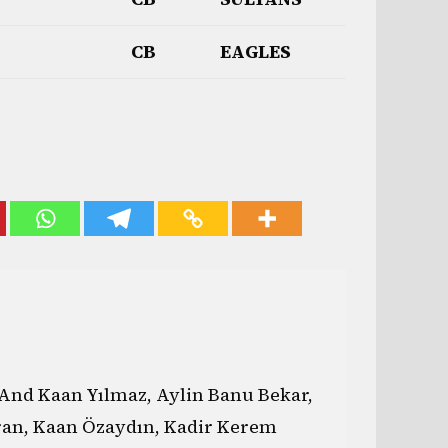
CB
EAGLES
And Kaan Yılmaz, Aylin Banu Bekar,
ran, Kaan Özaydın, Kadir Kerem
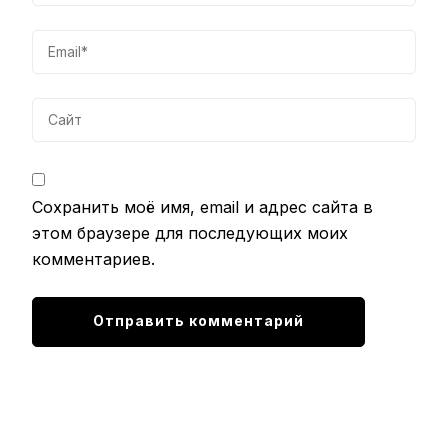
Сохранить моё имя, email и адрес сайта в
этом браузере для последующих моих
комментариев.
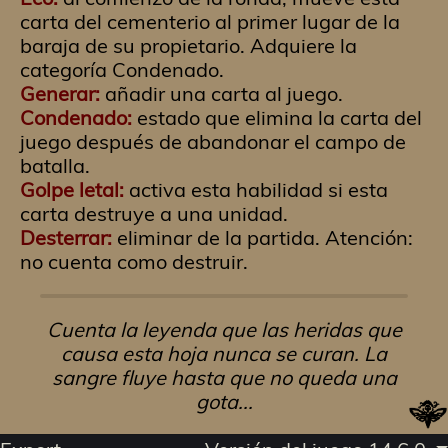
carta del cementerio al primer lugar de la
baraja de su propietario. Adquiere la
categoría Condenado.
Generar:
añadir una carta al juego.
Condenado:
estado que elimina la carta del
juego después de abandonar el campo de
batalla.
Golpe letal:
activa esta habilidad si esta
carta destruye a una unidad.
Desterrar:
eliminar de la partida. Atención:
no cuenta como destruir.
Cuenta la leyenda que las heridas que
causa esta hoja nunca se curan. La
sangre fluye hasta que no queda una
gota...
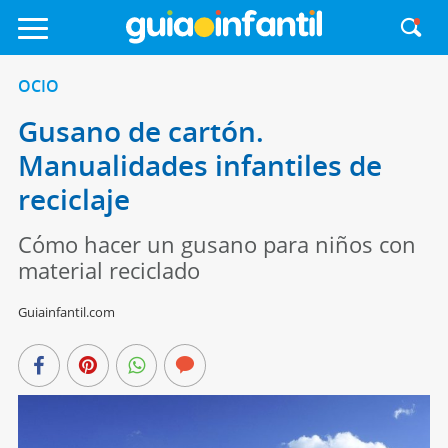
OCIO
Gusano de cartón.
Manualidades infantiles de
reciclaje
Cómo hacer un gusano para niños con
material reciclado
Guiainfantil.com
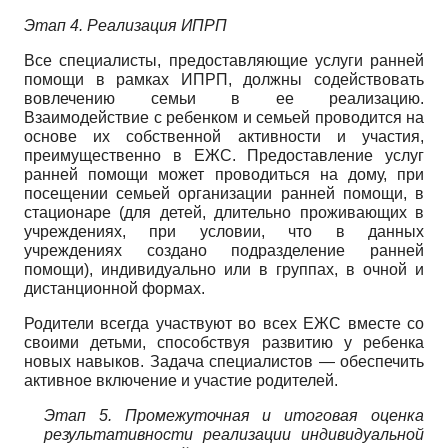
Этап 4. Реализация ИПРП
Все специалисты, предоставляющие услуги ранней
помощи в рамках ИПРП, должны содействовать
вовлечению семьи в ее реализацию.
Взаимодействие с ребенком и семьей проводится на
основе их собственной активности и участия,
преимущественно в ЕЖС. Предоставление услуг
ранней помощи может проводиться на дому, при
посещении семьей организации ранней помощи, в
стационаре (для детей, длительно проживающих в
учреждениях, при условии, что в данных
учреждениях создано подразделение ранней
помощи), индивидуально или в группах, в очной и
дистанционной формах.
Родители всегда участвуют во всех ЕЖС вместе со
своими детьми, способствуя развитию у ребенка
новых навыков. Задача специалистов — обеспечить
активное включение и участие родителей.
Этап 5. Промежуточная и итоговая оценка
результативности реализации индивидуальной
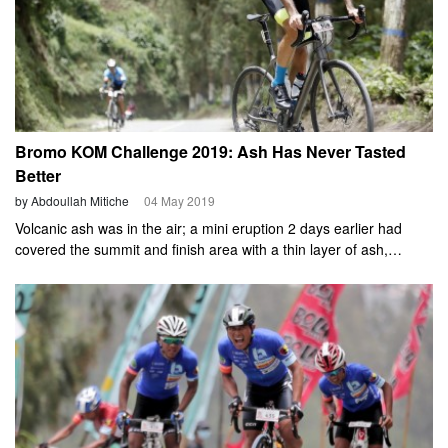
Bromo KOM Challenge 2019: Ash Has Never Tasted
Better
by Abdoullah Mitiche
04 May 2019
Volcanic ash was in the air; a mini eruption 2 days earlier had
covered the summit and finish area with a thin layer of ash,
reminding us that Bromo, the HC mountain our race features, is
an active volcano. This is what you trained for, I reminded myself,
as I glimpsed the fading 2-men breakaway. I was the chase; a
podium finish was not in the bag, but became ever more
obtainable.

(PROBLEM TO WORK ON):
Everything in the entries must come back exactly, except the pictures.

(FINAL ANSWER):
CB
EAGLES
And Kaan Yılmaz, Aylin Banu Bekar,
ran, Kaan Özaydın, Kadir Kerem
Сохранить моё имя, email и адрес сайта в
этом браузере для последующих моих
комментариев.
carta del cementerio al primer lugar de la
baraja de su propietario. Adquiere la
categoría Condenado.
Generar:
añadir una carta al juego.
Condenado:
estado que elimina la carta del
juego después de abandonar el campo de
batalla.
Golpe letal:
activa esta habilidad si esta
carta destruye a una unidad.
Desterrar:
eliminar de la partida. Atención:
no cuenta como destruir.
Cuenta la leyenda que las heridas que
causa esta hoja nunca se curan. La
sangre fluye hasta que no queda una
gota...
OCIO
Gusano de cartón.
Manualidades infantiles de
reciclaje
Cómo hacer un gusano para niños con
material reciclado
Guiainfantil.com
Этап 4. Реализация ИПРП
Все специалисты, предоставляющие услуги ранней
помощи в рамках ИПРП, должны содействовать
вовлечению семьи в ее реализацию.
Взаимодействие с ребенком и семьей проводится на
основе их собственной активности и участия,
преимущественно в ЕЖС. Предоставление услуг
ранней помощи может проводиться на дому, при
посещении семьей организации ранней помощи, в
стационаре (для детей, длительно проживающих в
учреждениях, при условии, что в данных
учреждениях создано подразделение ранней
помощи), индивидуально или в группах, в очной и
дистанционной формах.
Родители всегда участвуют во всех ЕЖС вместе со
своими детьми, способствуя развитию у ребенка
новых навыков. Задача специалистов — обеспечить
активное включение и участие родителей.
Этап 5. Промежуточная и итоговая оценка
результативности реализации индивидуальной
Bromo KOM Challenge 2019: Ash Has Never Tasted
Better
by Abdoullah Mitiche
04 May 2019
Volcanic ash was in the air; a mini eruption 2 days earlier had
covered the summit and finish area with a thin layer of ash,
reminding us that Bromo, the HC mountain our race features, is
an active volcano. This is what you trained for, I reminded myself,
as I glimpsed the fading 2-men breakaway. I was the chase; a
podium finish was not in the bag, but became ever more
obtainable.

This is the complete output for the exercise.